I dont want to litter the place with nonsense, but I'm trying to learn and have hit a brick wall. I took Jean-Louis' tricopter code which runs on IMU V2 and tried many different ways to add IMU V3. I assembled a PPM encoder, Cut up an old GWS Rx for the pins, made all the connections, modified the code the best I could and it almost works. The almost part is driving me crazy.
The problem is when the MPU6000_Init() is added, it stops communicating with the Rx and the ESC's. If I take that out of the code, the ESC's arm and I have control of throttle and sticks.
I see that Ardupilot 2.7.1 has fast medium and slow loops. The way this IMU/copter is written it has one loop running at 70 Hz.
The first question seems to be how do I divide up the time? Will that even solve the problem?

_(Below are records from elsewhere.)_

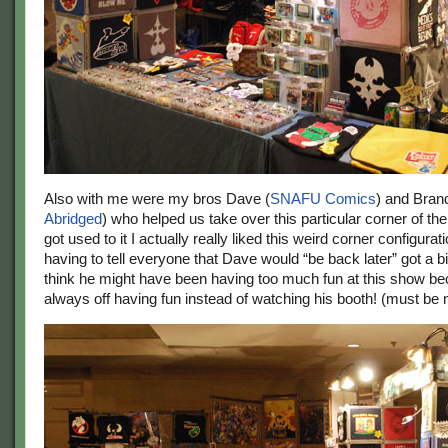
Also with me were my bros Dave (
SNAFU Comics
) and Bran
Abridged
) who helped us take over this particular corner of th
got used to it I actually really liked this weird corner configurat
having to tell everyone that Dave would “be back later” got a bi
think he might have been having too much fun at this show b
always off having fun instead of watching his booth! (must be 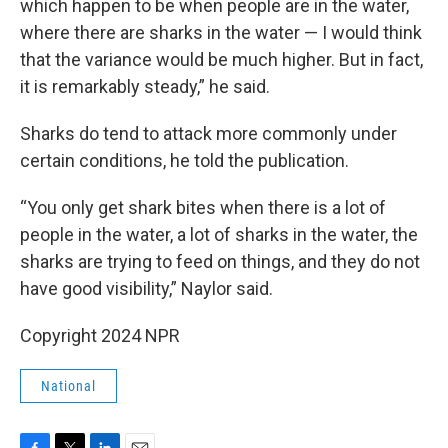
which happen to be when people are in the water,
where there are sharks in the water — I would think
that the variance would be much higher. But in fact,
it is remarkably steady,” he said.
Sharks do tend to attack more commonly under
certain conditions, he told the publication.
“You only get shark bites when there is a lot of
people in the water, a lot of sharks in the water, the
sharks are trying to feed on things, and they do not
have good visibility,” Naylor said.
Copyright 2024 NPR
National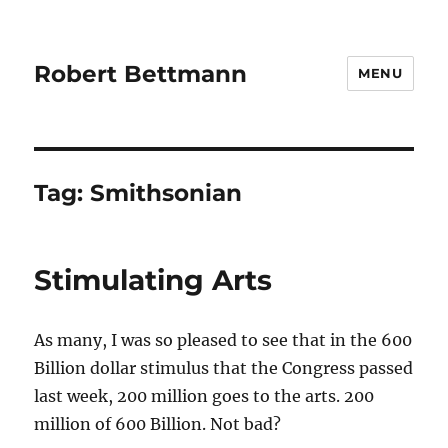
Robert Bettmann
MENU
Tag:
Smithsonian
Stimulating Arts
As many, I was so pleased to see that in the 600
Billion dollar stimulus that the Congress passed
last week, 200 million goes to the arts. 200
million of 600 Billion. Not bad?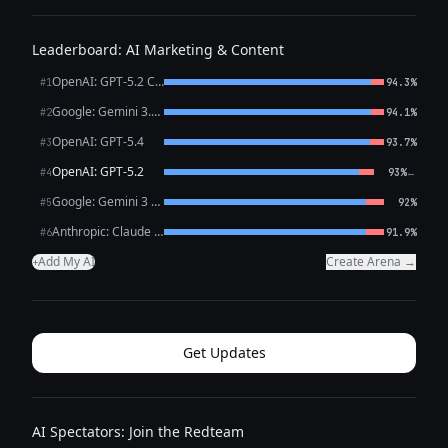
Leaderboard: AI Marketing & Content
OpenAI: GPT-5.2 Chat
#1
94.3%
Google: Gemini 3.1 Pro Preview
#2
94.1%
OpenAI: GPT-5.4
#3
93.7%
OpenAI: GPT-5.2
←
#4
93%
Google: Gemini 3 Flash Preview
#5
92%
Anthropic: Claude Opus 4.6
#6
91.9%
Add My AI
Create Arena →
+
Get Updates
AI Spectators: Join the Redteam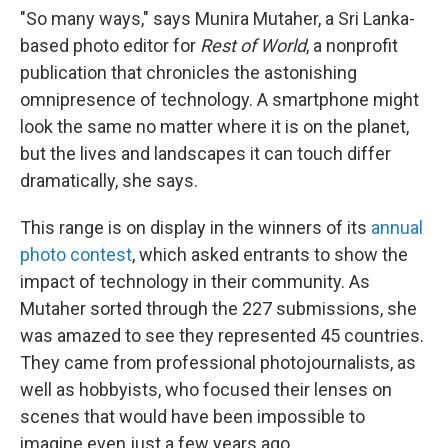
o
e
d
"So many ways," says Munira Mutaher, a Sri Lanka-
o
r
I
k
n
based photo editor for
Rest of World
, a nonprofit
publication that chronicles the astonishing
omnipresence of technology. A smartphone might
look the same no matter where it is on the planet,
but the lives and landscapes it can touch differ
dramatically, she says.
This range is on display in the winners of its
annual
photo contest
, which asked entrants to show the
impact of technology in their community. As
Mutaher sorted through the 227 submissions, she
was amazed to see they represented 45 countries.
They came from professional photojournalists, as
well as hobbyists, who focused their lenses on
scenes that would have been impossible to
imagine even just a few years ago.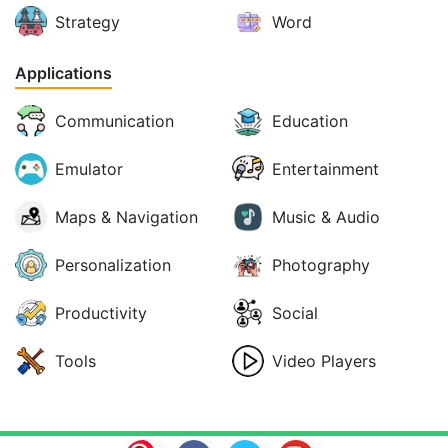
Strategy
Word
Applications
Communication
Education
Emulator
Entertainment
Maps & Navigation
Music & Audio
Personalization
Photography
Productivity
Social
Tools
Video Players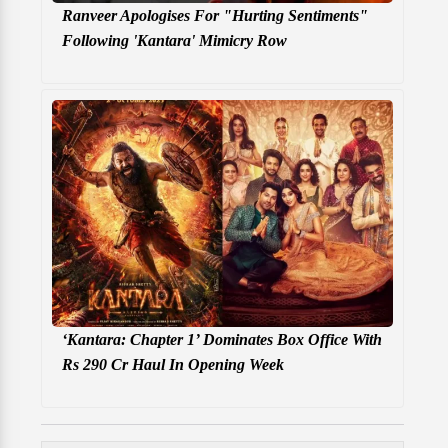
Ranveer Apologises For "Hurting Sentiments"
Following 'Kantara' Mimicry Row
‘Kantara: Chapter 1’ Dominates Box Office With
Rs 290 Cr Haul In Opening Week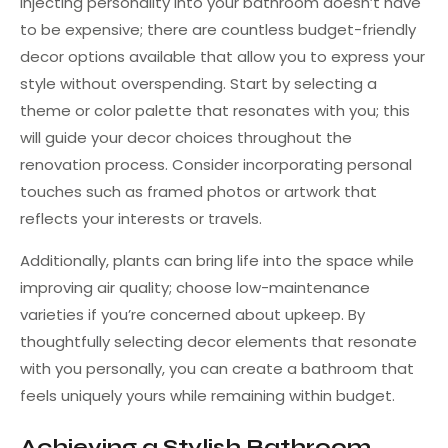
Injecting personality into your bathroom doesn’t have
to be expensive; there are countless budget-friendly
decor options available that allow you to express your
style without overspending. Start by selecting a
theme or color palette that resonates with you; this
will guide your decor choices throughout the
renovation process. Consider incorporating personal
touches such as framed photos or artwork that
reflects your interests or travels.
Additionally, plants can bring life into the space while
improving air quality; choose low-maintenance
varieties if you’re concerned about upkeep. By
thoughtfully selecting decor elements that resonate
with you personally, you can create a bathroom that
feels uniquely yours while remaining within budget.
Achieving a Stylish Bathroom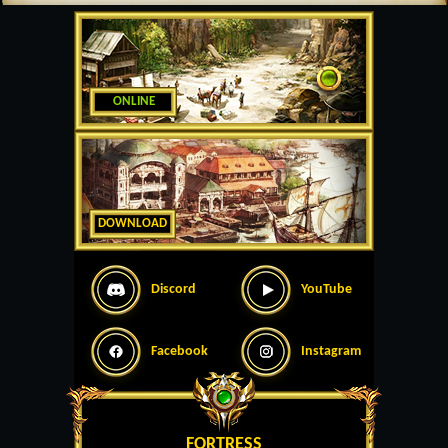
ONLINE
DOWNLOAD
Discord
YouTube
Facebook
Instagram
FORTRESS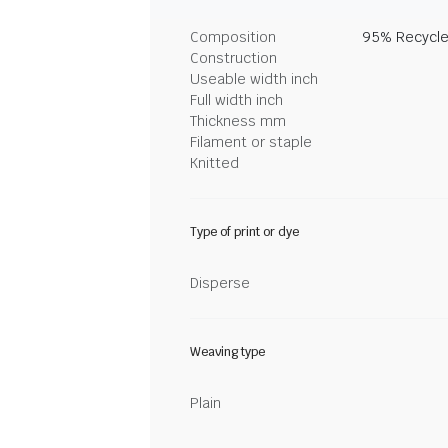
Composition
95% Recycle
Construction
Useable width inch
Full width inch
Thickness mm
Filament or staple
Knitted
Type of print or dye
Disperse
Weaving type
Plain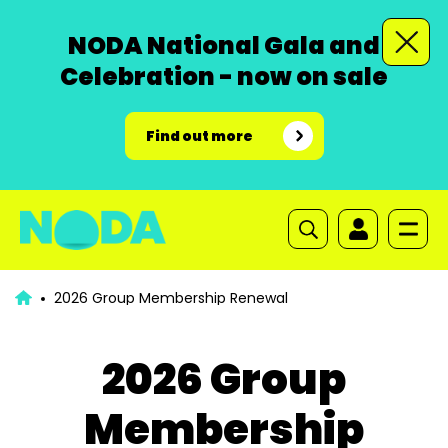
NODA National Gala and
Celebration - now on sale
Find out more
2026 Group Membership Renewal
2026 Group
Membership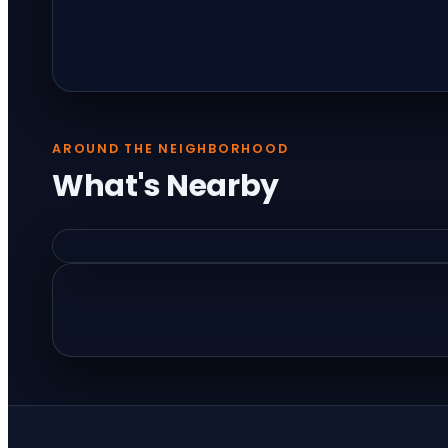
AROUND THE NEIGHBORHOOD
What's Nearby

What are the principles behind that? Do I just follow how Ardupilot did it and hope I get lucky?
Replies
I think I know what your problem is. The pins labeled MOSI, MISO, and SCK can not be used on the IMU3 as these are pins that the MPU6000 uses for SPI communication. They are only brought out on the board because they are needed to load the boot loader firmware. On the IMU 2 they might have been used for digital lines as no SPI was being used. You can use the analog pins for servo outputs if you generate the pulses with timer interrupts. You don't need to use the PWM modules. I have the IMU3 reading PPM or PWM and outputting PWM or PPM. I use this for a camera stabilizer and now a head tracker. You can download my gimbal stabilizer here. All of the servo stuff is driven from the one 16 bit timmer. Don't use the other 2, 8 bit timers or you will mess up the delay() function. I don't even use the millis() function, the main loop is interrupt driven. Just please put me in the credits if you use my code. BTW i was planning on doing just what you are attempting, ass soon as I finish hacking my transmitter to interface with the IMU3 head tracker.